Irish: Baile Easa Dara
Ballysadare is a village in County Sligo, located about four miles south of Sligo town centre. The town developed on an important crossing of the Owenmore River. Its name is from the Irish Baile Easa Dara, meaning 'settlement of the cascades of the oak'.
Location and naming
The Ox Mountains are located west of the village. The village itself is named after the falls on the Owenmore River. Ballysadare is in the barony of Leyny, formerly the túath of Lúighne. It is in the Roman Catholic diocese of Achonry and parish of Ballysadare.
Alternative names for the falls are Ess Mac Modairn (Falls of the son of Modairn) and Ess na n-Éan (The Falls of the Bird).
Ballysadare is a possible location for the town noted as Nagnata on Claudius Ptolemy's 2nd century co-ordinate map of the world. Ballysadare was anciently a major gathering place for all surrounding districts.
St Columba visited Ballysadare in AD 575 at which "Before the Saint (Columba) returned to Britain he founded one church in the district of Carbury, and proceeded from thence to a place called Easdara, where all the prelates of the neighbouring regions, and vast numbers of holy men and women had come to meet him ; and, to say nothing of the rest of the multitude, which was almost beyond counting, a great many distinguished saints of the race of Cumne are recorded to have been present." This extract is from Colgan's Acta Sanctorum Hiberniae.
The O'Hara were the lords of Lúighne.
St Féichín was born in the townland of Billa in the parish of Ballysadare. He is said to have studied under St Nath Í of Achonry further to the south in the same territory. The word Bile means a sacred tree or grove. The townland is the location of the Leaba St Féichín or St Feichin's bed. The town developed near a church founded by St Féichín, some time before he died in AD 664 (O’Rorke 1878, 1-4).This monastic site is in Kilboglashy townland and the remains consist of a stone church known as the Great Temple of St Féichín, with a later Romanesque style carved doorway, two small buildings and a graveyard. The O'Duillenain, were erenachs of Ballysadare.
The Canons Regular of St Augustine built a new priory a short distance to the west in Abbeytown Townland in the 13th century. Ballysadare was mentioned in the Annals of the Four Masters 15 times between 1158 and 1602, in 1188, 1199, 1228, 1230, 1235, 1239, 1249, 1261, 1267, 1285, 1360, 1444, 1595 and 1602. In 1360 the Annals of the Four Masters note: A bridge of lime and stone was built by Cathal O’Conor across the river of Eas-dara. In 1588 all monastery lands around Ballysadare were seized by the Dublin government on behalf of the Crown.
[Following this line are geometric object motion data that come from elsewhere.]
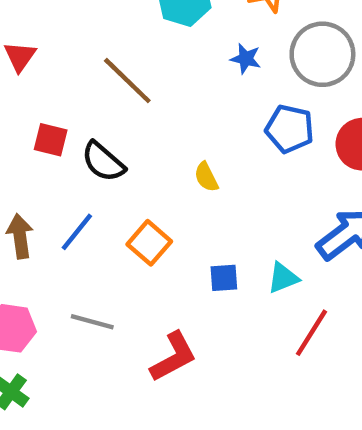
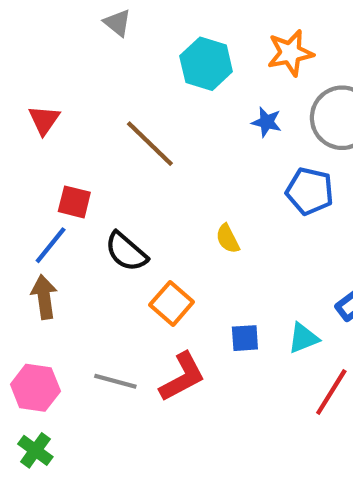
black semicircle: (103, 162) -> (126, 252), moved
blue line: (77, 232) -> (51, 245), moved
red L-shape: (173, 357) -> (182, 377), moved

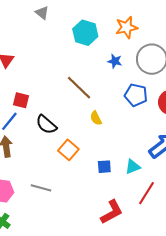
brown line: (150, 144) -> (79, 88), moved
red L-shape: (182, 377) -> (112, 212), moved

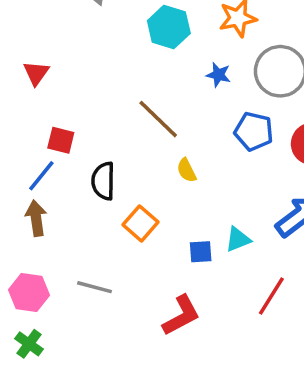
black semicircle: (46, 124) -> (103, 181), turned 50
cyan triangle: (133, 167) -> (238, 239), moved
red L-shape: (112, 212) -> (181, 316), moved

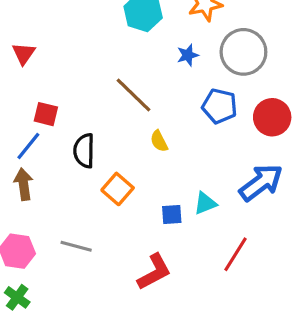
blue star: (218, 75) -> (188, 55), turned -30

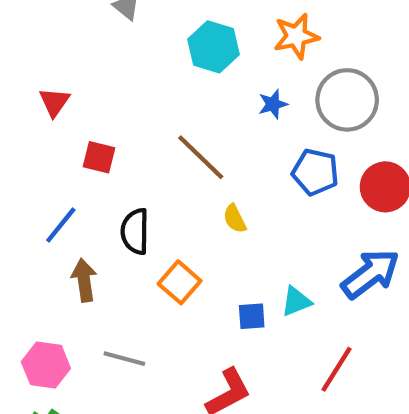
red square: (46, 114) -> (99, 157), moved
brown arrow: (24, 184) -> (84, 280), moved

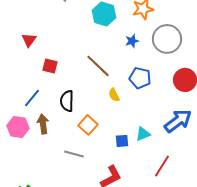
blue pentagon: (315, 172) -> (140, 78), moved
gray line: (124, 359) -> (74, 154), moved
pink hexagon: (46, 365) -> (18, 127), moved

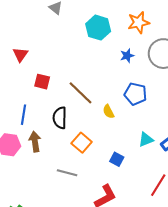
brown line: (98, 66) -> (80, 93), moved
blue line: (32, 98) -> (23, 115), turned -30
cyan triangle: (143, 134) -> (146, 140), moved
blue square: (122, 141) -> (117, 159), turned 32

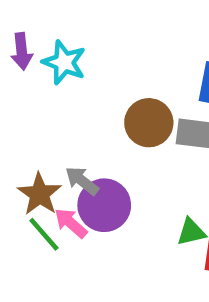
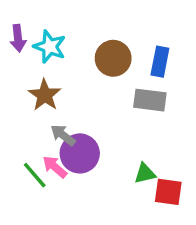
brown circle: (149, 123) -> (113, 58), moved
brown star: (40, 194) -> (45, 95), moved

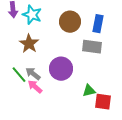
gray arrow: (63, 135) -> (33, 74), moved
purple circle: (80, 153) -> (61, 69), moved
green line: (35, 175) -> (19, 75), moved

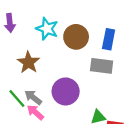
cyan star: (32, 15) -> (47, 29), moved

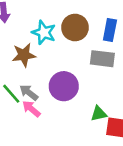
cyan star: (47, 29) -> (44, 32), moved
brown star: (28, 62) -> (24, 55), turned 30

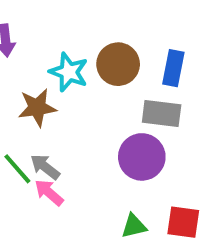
purple circle: (64, 86) -> (142, 157), moved
green triangle: (99, 114) -> (134, 226), moved

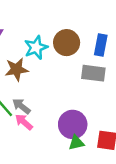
cyan star: (69, 72) -> (36, 47), turned 30
purple circle: (142, 157) -> (73, 124), moved

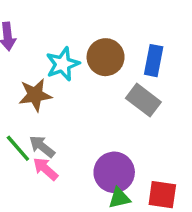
gray rectangle: (93, 73) -> (143, 100), turned 30

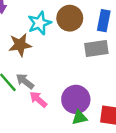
gray rectangle: (143, 100) -> (96, 48), turned -45
pink arrow: (45, 169) -> (38, 99), moved

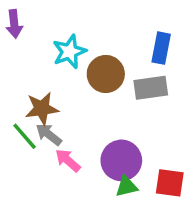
brown circle: (70, 18) -> (106, 74), moved
brown star: (20, 45) -> (42, 109), moved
Ballysadare is the site of an ancient silver and lead mine, re-opened and worked in the 19th and 20th century. It is now the site of a quarry.
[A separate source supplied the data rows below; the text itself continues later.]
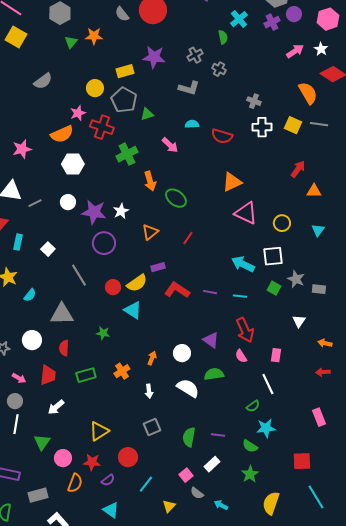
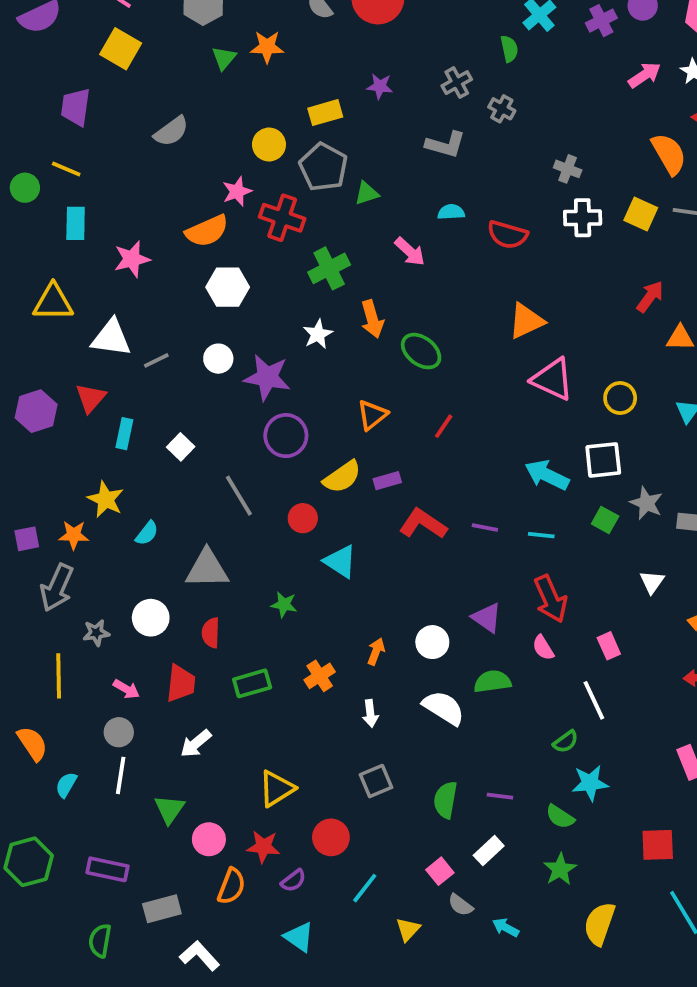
purple star: (154, 57) -> (380, 86), size x0.6
white star: (121, 211) -> (318, 334), moved
yellow semicircle: (137, 283) -> (342, 477), moved
pink rectangle: (276, 355) -> (609, 646), turned -32

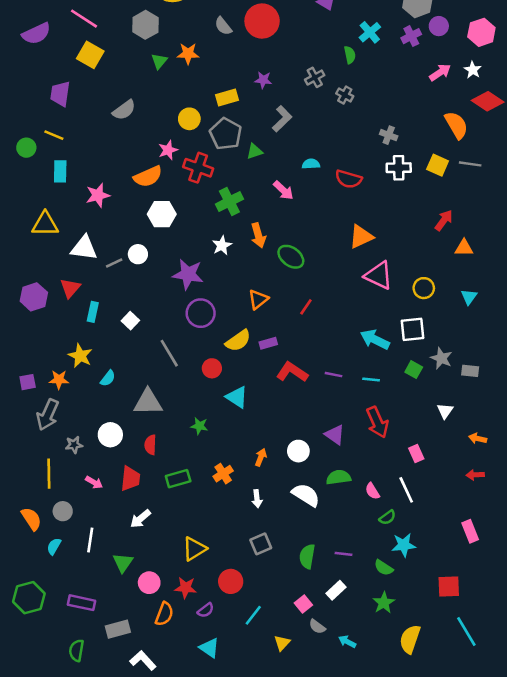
gray L-shape: (445, 145) -> (282, 119), moved, turned -60
white circle: (218, 359) -> (138, 254), moved
pink semicircle: (543, 648) -> (372, 491), moved
gray circle: (119, 732) -> (63, 511), moved

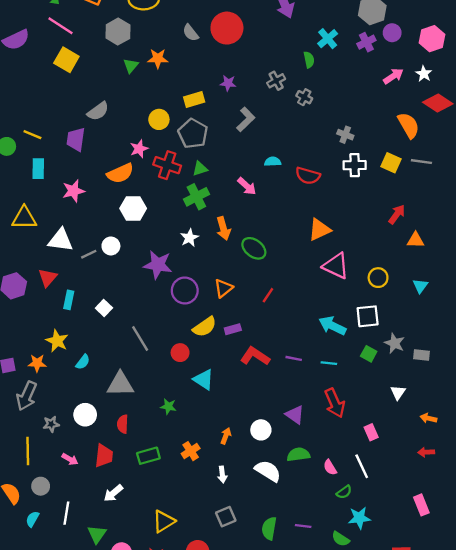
purple trapezoid: (60, 94) -> (76, 139), moved
green triangle: (255, 151) -> (200, 169), moved
purple circle: (201, 313) -> (185, 291), moved

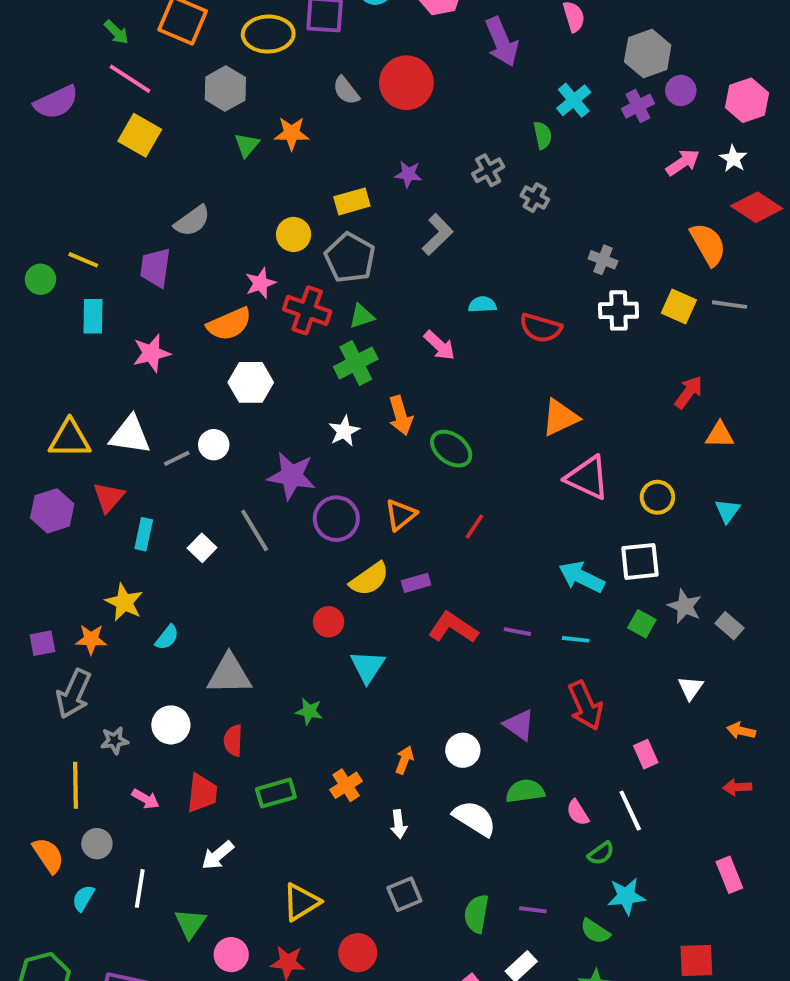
yellow triangle: (24, 218) -> (70, 439), moved
gray line: (140, 339) -> (255, 530), moved
gray rectangle: (421, 355) -> (729, 626), turned 35
cyan triangle: (203, 380) -> (367, 667), turned 30

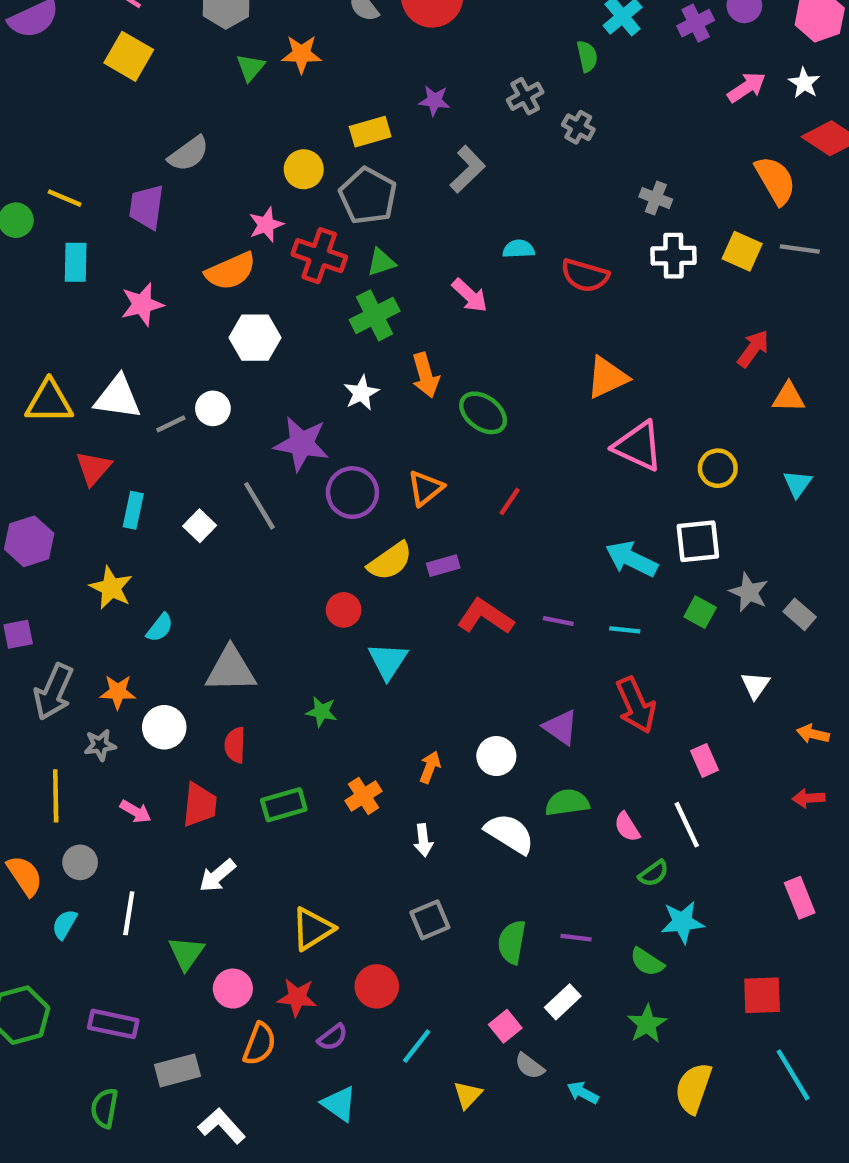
purple hexagon: (52, 511) -> (29, 541), moved
orange star: (91, 639) -> (118, 692), moved

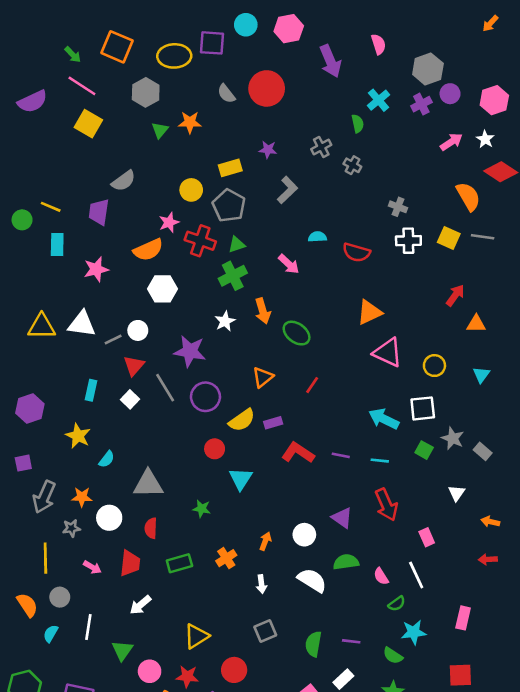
red triangle: (93, 468) -> (134, 366), moved
purple circle: (352, 493) -> (205, 397), moved
pink rectangle: (800, 898) -> (463, 618), moved, turned 35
Ballysadare was the location of a Pollexfen Mills, since demolished. There is also a hydro electric power station in the vicinity.
The area experienced rapid development during the 'Celtic Tiger' boom, with many new housing developments, many of which now lie empty, creating phantom estates. The village was bypassed by the N4 Sligo-Collooney dual-carriageway, completed in January 1998. The N59 Ballina-Sligo road still winds through the village.
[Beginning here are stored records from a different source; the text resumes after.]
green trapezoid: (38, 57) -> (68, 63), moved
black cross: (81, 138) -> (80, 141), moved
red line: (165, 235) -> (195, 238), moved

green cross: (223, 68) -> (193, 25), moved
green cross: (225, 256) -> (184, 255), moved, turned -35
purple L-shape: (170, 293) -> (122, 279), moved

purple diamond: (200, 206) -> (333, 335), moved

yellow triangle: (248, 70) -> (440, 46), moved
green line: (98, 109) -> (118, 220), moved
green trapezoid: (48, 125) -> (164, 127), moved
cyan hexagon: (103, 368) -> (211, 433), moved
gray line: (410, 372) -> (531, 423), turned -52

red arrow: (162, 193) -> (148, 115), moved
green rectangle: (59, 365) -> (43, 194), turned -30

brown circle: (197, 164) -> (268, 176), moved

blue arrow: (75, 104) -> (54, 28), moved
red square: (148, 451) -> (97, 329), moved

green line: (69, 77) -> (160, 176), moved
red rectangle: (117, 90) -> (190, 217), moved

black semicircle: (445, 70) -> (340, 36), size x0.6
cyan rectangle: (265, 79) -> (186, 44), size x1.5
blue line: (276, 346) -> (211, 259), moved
It is home to St Mary's College, a secondary school which serves the southern and western environs of County Sligo, including the surrounding areas of Collooney and Coolaney. There is also St John's national school which serves the surrounding area
Ballysadare railway station is located on the Dublin-Sligo railway line and the Western Rail Corridor but is currently closed to passengers.